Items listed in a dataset
· · · ·

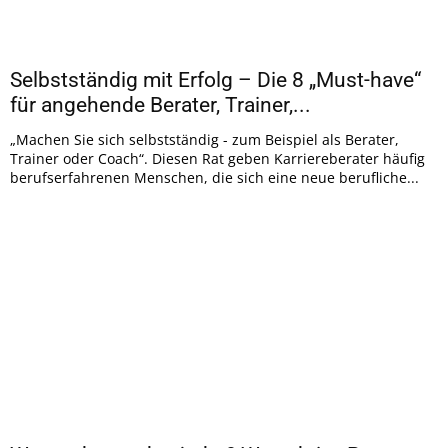
Selbstständig mit Erfolg – Die 8 „Must-have“
für angehende Berater, Trainer,...
„Machen Sie sich selbstständig - zum Beispiel als Berater,
Trainer oder Coach“. Diesen Rat geben Karriereberater häufig
berufserfahrenen Menschen, die sich eine neue berufliche...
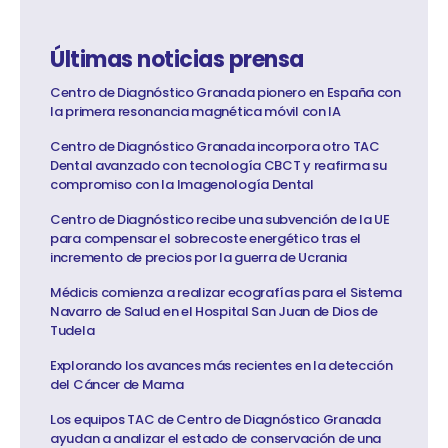
Últimas noticias prensa
Centro de Diagnóstico Granada pionero en España con
la primera resonancia magnética móvil con IA
Centro de Diagnóstico Granada incorpora otro TAC
Dental avanzado con tecnología CBCT y reafirma su
compromiso con la Imagenología Dental
Centro de Diagnóstico recibe una subvención de la UE
para compensar el sobrecoste energético tras el
incremento de precios por la guerra de Ucrania
Médicis comienza a realizar ecografías para el Sistema
Navarro de Salud en el Hospital San Juan de Dios de
Tudela
Explorando los avances más recientes en la detección
del Cáncer de Mama
Los equipos TAC de Centro de Diagnóstico Granada
ayudan a analizar el estado de conservación de una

· · · ·

→ **DIRECTIONS**
Starting from the data above, filter for lines with "Centro" and copy each one.

→ **ANSWER SPACE**
Centro de Diagnóstico Granada pionero en España con
Centro de Diagnóstico Granada incorpora otro TAC
Centro de Diagnóstico recibe una subvención de la UE
Los equipos TAC de Centro de Diagnóstico Granada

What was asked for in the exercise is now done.